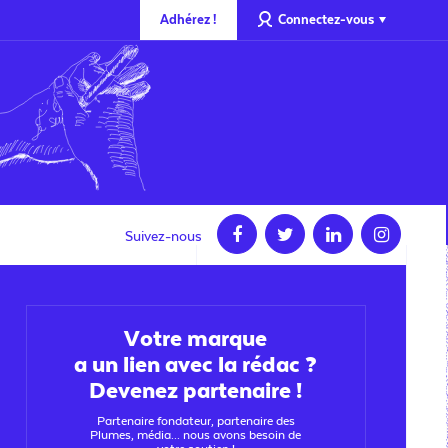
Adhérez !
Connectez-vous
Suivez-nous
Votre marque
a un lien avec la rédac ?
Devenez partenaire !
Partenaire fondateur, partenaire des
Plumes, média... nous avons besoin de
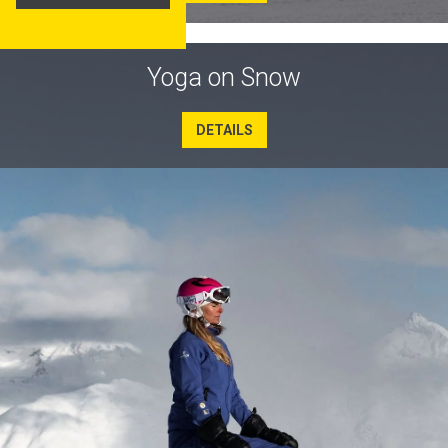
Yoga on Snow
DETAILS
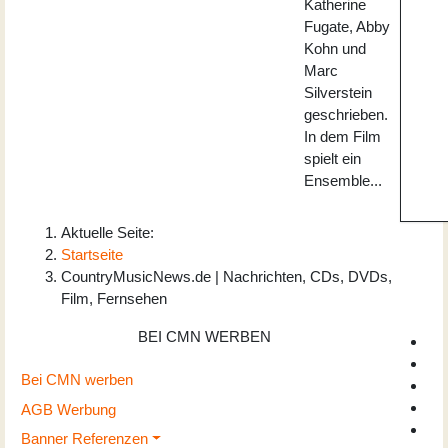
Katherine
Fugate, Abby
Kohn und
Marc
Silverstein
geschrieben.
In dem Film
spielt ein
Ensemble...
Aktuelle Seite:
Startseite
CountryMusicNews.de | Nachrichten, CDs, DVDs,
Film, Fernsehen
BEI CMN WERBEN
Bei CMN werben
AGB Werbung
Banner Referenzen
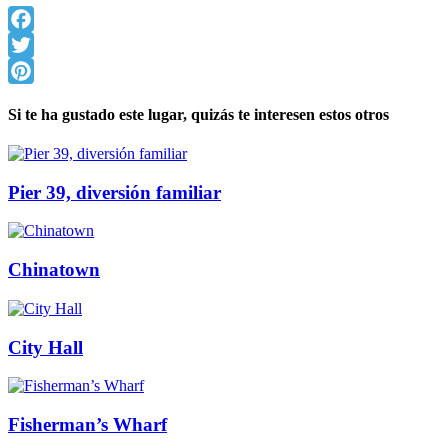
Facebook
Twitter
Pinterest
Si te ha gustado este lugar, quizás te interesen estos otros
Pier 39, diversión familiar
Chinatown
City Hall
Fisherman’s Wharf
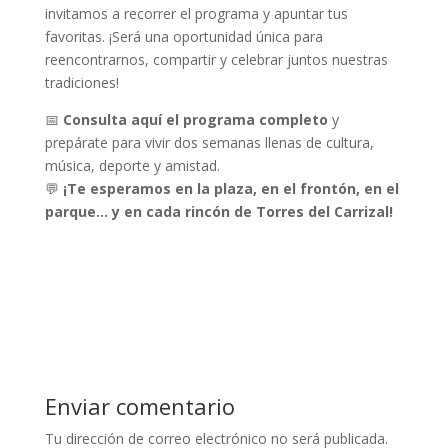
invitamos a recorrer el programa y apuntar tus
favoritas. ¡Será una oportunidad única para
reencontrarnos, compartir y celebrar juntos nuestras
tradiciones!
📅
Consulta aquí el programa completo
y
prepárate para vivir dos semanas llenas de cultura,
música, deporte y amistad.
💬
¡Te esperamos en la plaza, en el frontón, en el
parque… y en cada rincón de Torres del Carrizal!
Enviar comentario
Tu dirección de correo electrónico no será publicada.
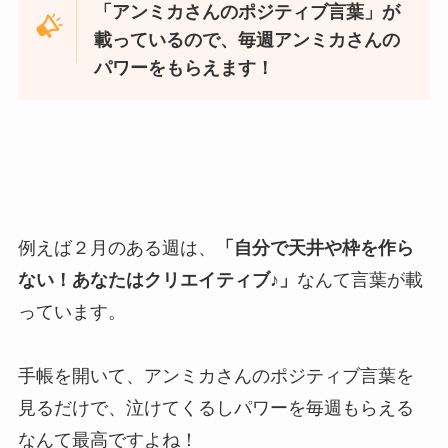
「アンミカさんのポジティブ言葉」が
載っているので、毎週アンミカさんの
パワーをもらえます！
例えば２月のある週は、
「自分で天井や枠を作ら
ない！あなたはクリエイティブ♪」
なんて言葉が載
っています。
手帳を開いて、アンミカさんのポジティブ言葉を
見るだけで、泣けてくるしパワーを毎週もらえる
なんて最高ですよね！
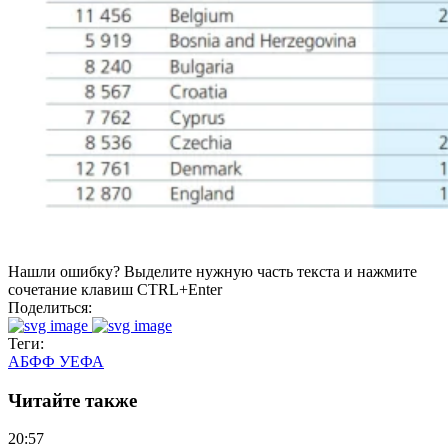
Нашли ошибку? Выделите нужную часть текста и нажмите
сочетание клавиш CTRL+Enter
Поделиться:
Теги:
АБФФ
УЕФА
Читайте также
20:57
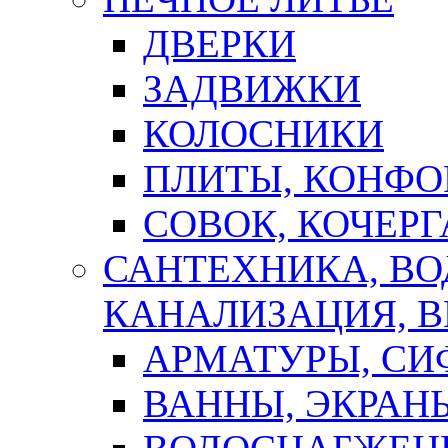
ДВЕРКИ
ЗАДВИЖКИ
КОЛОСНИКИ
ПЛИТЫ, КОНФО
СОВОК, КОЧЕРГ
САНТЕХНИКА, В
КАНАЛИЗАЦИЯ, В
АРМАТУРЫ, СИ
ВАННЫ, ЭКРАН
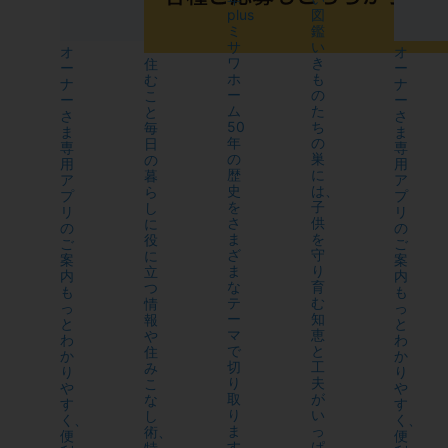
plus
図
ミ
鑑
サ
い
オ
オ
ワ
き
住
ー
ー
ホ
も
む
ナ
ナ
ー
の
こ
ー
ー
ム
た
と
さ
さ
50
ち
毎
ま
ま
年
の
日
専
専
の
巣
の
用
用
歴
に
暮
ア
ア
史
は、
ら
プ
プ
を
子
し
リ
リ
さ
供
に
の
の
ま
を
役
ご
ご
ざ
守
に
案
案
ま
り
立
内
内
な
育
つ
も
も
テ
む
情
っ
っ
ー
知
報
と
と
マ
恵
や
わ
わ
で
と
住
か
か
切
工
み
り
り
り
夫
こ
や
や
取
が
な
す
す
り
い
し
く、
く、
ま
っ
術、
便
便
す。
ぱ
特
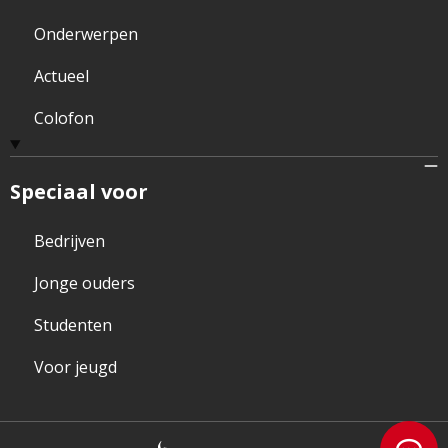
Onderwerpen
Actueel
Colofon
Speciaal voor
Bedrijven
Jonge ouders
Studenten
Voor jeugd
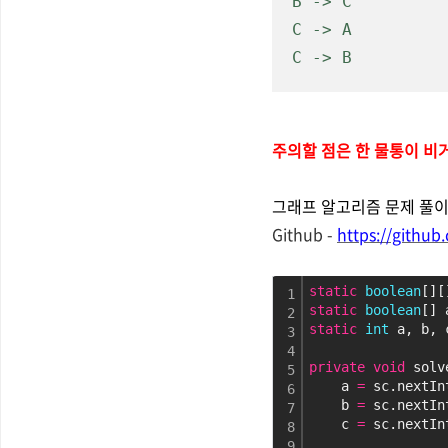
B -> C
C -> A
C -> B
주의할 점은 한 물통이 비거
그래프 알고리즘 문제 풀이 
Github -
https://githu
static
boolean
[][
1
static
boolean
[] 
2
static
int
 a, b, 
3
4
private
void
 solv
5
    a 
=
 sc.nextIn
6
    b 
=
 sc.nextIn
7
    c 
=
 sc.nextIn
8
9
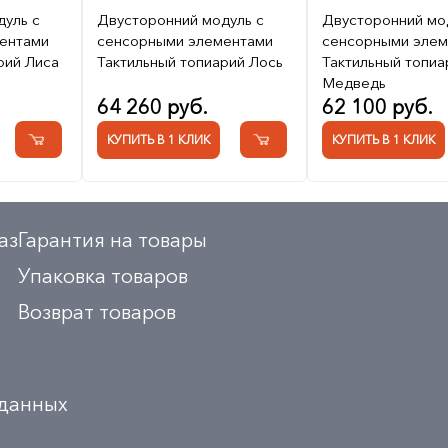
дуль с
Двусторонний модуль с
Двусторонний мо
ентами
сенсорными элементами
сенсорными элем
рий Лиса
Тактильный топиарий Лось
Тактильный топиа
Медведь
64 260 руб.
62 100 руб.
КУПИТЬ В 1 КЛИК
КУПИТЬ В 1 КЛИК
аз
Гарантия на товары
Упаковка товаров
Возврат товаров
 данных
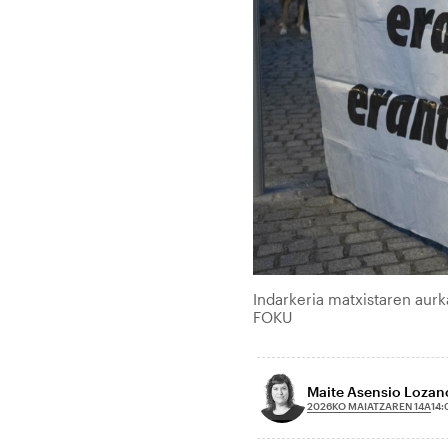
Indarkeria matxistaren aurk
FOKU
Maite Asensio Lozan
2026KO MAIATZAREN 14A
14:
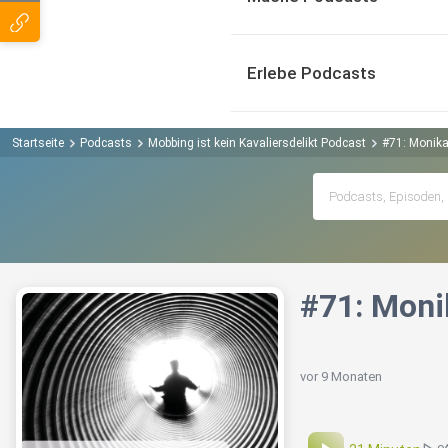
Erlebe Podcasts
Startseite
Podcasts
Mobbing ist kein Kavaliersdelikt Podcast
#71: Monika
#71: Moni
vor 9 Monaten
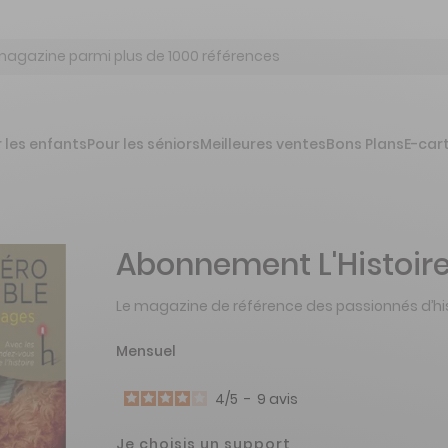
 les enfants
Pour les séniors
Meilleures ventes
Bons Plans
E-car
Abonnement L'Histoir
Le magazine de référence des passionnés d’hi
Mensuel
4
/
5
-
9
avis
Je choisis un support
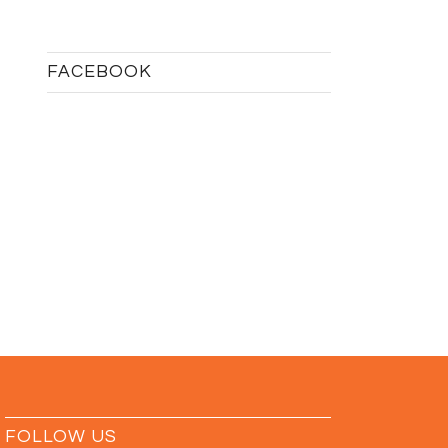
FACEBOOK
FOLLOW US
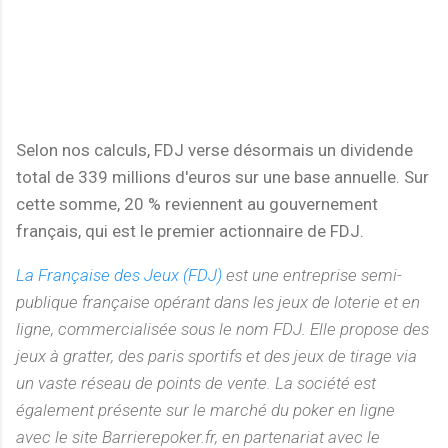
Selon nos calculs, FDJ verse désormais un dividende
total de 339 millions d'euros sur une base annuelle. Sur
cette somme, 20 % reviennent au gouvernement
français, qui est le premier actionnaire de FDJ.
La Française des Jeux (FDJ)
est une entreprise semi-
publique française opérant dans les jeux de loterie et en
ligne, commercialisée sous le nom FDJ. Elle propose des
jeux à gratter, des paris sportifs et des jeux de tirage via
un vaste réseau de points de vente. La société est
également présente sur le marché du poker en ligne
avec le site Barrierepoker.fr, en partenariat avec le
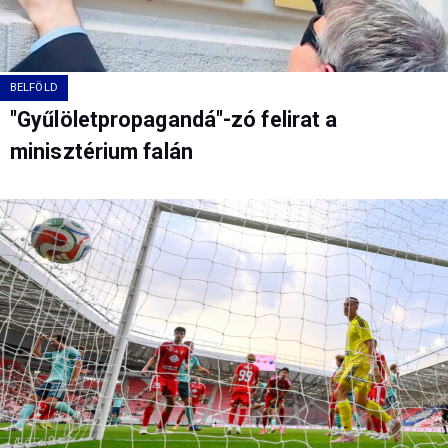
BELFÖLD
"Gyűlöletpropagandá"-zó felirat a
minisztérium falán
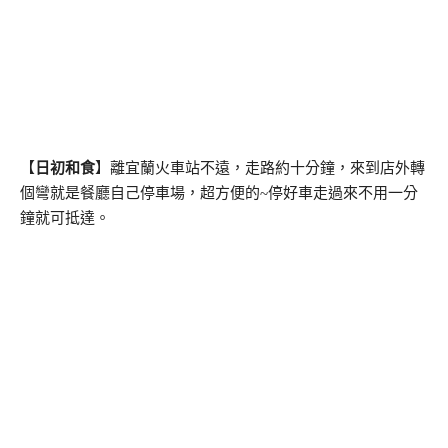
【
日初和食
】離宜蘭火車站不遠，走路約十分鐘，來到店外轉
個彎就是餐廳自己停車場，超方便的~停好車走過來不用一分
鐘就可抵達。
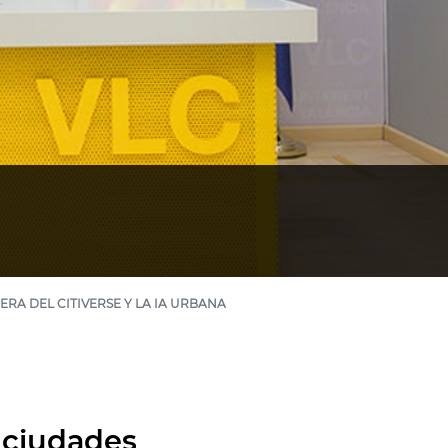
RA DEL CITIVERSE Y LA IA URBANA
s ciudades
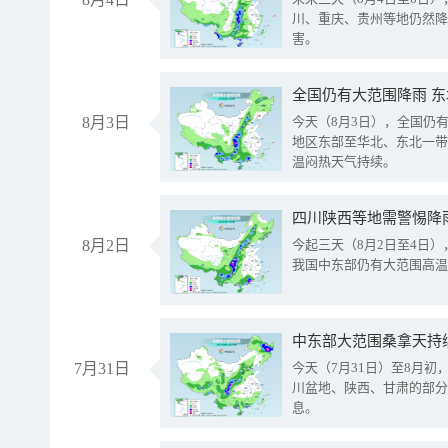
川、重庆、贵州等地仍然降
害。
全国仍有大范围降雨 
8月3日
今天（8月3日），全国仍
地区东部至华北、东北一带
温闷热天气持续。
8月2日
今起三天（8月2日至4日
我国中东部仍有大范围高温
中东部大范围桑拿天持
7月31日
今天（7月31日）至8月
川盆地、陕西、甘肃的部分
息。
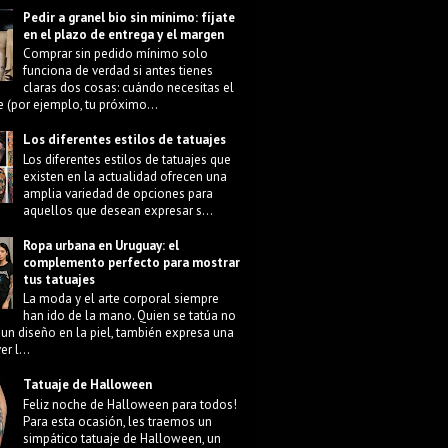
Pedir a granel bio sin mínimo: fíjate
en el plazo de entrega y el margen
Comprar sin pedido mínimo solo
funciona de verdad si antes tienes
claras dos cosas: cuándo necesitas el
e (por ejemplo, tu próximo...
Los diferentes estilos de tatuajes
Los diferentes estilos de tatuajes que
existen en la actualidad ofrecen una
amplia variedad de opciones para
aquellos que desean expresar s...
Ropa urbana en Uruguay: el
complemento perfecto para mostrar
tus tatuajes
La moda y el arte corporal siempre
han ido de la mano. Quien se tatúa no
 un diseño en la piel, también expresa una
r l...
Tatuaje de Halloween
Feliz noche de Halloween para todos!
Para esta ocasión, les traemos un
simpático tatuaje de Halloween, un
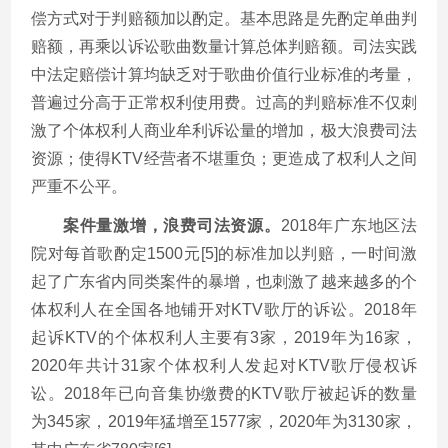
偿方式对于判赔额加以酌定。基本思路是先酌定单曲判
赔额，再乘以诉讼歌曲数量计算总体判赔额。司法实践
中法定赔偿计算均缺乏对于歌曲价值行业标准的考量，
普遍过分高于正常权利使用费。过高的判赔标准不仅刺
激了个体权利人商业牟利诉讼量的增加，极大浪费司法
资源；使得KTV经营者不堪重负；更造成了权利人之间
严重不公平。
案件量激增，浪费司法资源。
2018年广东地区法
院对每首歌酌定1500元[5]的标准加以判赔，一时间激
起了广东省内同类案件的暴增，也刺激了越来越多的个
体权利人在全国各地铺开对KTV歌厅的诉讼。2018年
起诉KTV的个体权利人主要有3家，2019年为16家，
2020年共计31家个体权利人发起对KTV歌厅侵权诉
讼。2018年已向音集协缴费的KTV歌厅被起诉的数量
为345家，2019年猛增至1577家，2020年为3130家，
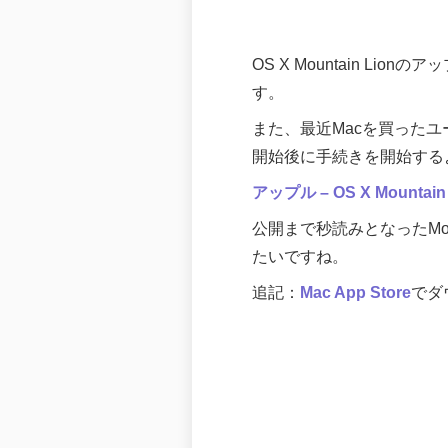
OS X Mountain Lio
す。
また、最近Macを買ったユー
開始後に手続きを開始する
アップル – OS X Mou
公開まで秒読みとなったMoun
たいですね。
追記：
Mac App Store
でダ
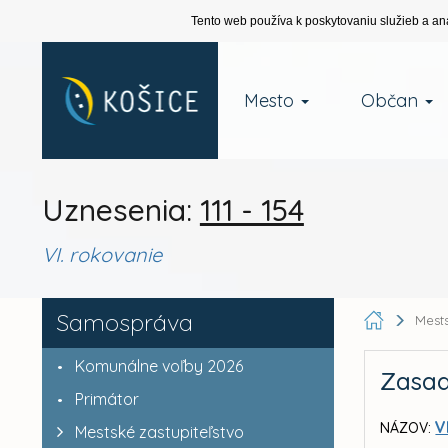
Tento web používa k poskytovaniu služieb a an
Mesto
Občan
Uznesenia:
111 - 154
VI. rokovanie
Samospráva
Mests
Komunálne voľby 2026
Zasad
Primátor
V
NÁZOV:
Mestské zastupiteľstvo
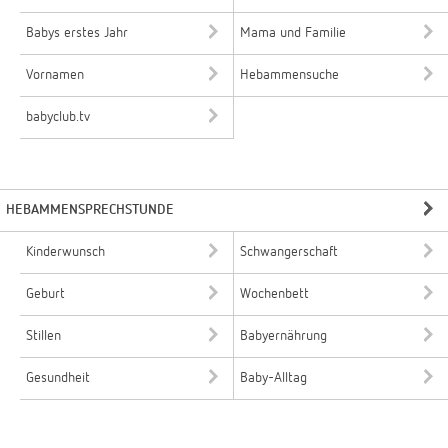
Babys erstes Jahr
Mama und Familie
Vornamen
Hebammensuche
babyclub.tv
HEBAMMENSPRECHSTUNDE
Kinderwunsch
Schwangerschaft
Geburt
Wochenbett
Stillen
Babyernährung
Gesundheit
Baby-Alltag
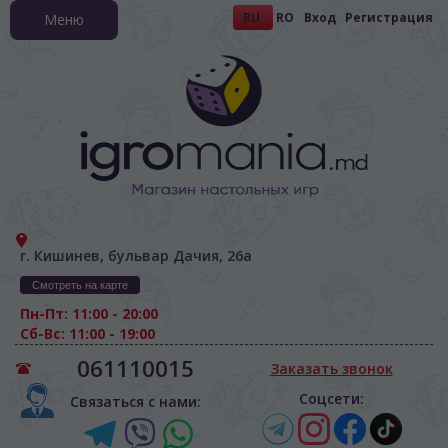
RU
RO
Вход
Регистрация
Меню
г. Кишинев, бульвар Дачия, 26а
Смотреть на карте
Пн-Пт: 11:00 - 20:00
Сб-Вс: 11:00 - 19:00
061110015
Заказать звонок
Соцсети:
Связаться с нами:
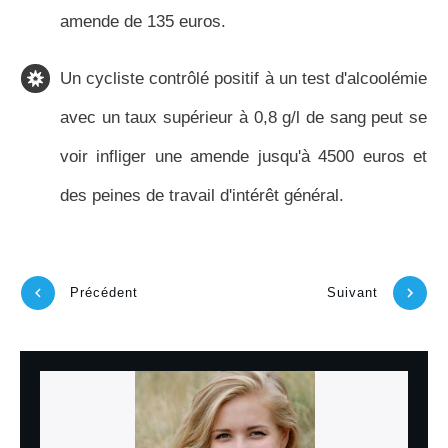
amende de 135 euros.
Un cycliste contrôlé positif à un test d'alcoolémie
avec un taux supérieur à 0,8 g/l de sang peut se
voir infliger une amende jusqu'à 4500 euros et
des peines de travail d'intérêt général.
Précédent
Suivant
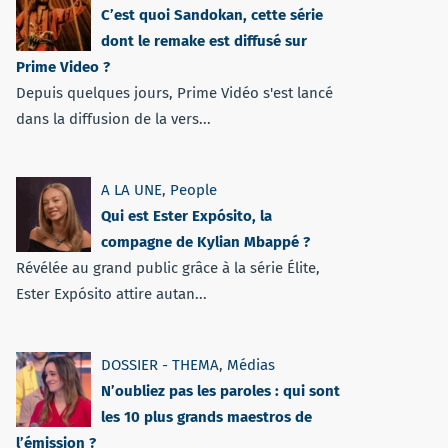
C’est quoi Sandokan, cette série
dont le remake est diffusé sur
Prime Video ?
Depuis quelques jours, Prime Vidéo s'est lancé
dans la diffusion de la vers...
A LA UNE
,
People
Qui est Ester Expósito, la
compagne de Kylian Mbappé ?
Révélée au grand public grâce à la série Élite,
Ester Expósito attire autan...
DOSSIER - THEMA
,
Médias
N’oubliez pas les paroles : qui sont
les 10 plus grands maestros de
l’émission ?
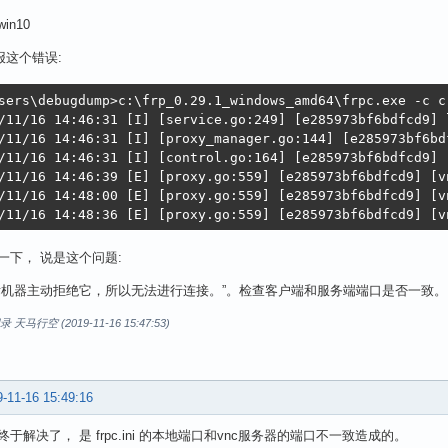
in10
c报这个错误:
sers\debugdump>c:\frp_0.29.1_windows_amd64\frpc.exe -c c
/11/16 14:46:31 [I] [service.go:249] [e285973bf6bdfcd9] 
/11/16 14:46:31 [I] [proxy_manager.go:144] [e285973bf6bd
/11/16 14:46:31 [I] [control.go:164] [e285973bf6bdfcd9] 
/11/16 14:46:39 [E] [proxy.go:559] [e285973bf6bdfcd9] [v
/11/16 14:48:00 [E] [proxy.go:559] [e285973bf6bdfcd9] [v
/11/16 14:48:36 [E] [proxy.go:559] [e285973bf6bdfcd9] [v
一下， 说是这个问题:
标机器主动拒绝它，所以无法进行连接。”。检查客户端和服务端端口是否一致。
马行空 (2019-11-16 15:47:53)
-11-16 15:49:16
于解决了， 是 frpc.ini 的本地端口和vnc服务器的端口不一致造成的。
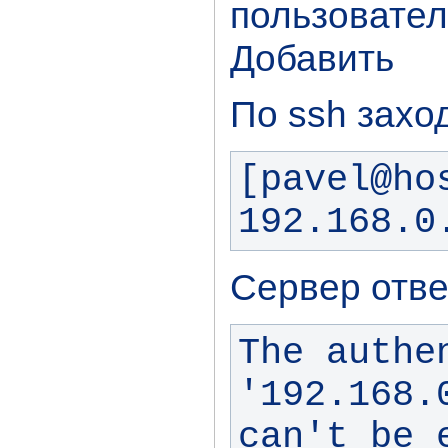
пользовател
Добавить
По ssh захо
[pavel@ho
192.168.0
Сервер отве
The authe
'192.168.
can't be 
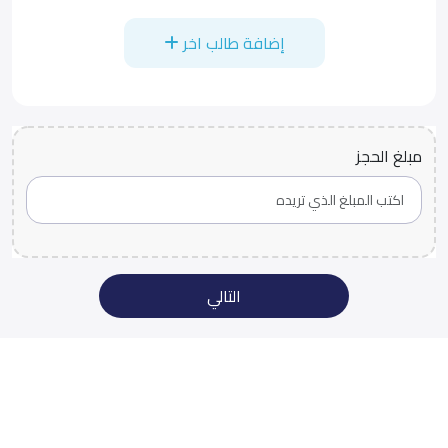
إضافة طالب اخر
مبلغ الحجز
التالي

============

### Work required
Across the entries above, tally the lines that contain the string "avec" and give that figure alone.

### Exercise response
3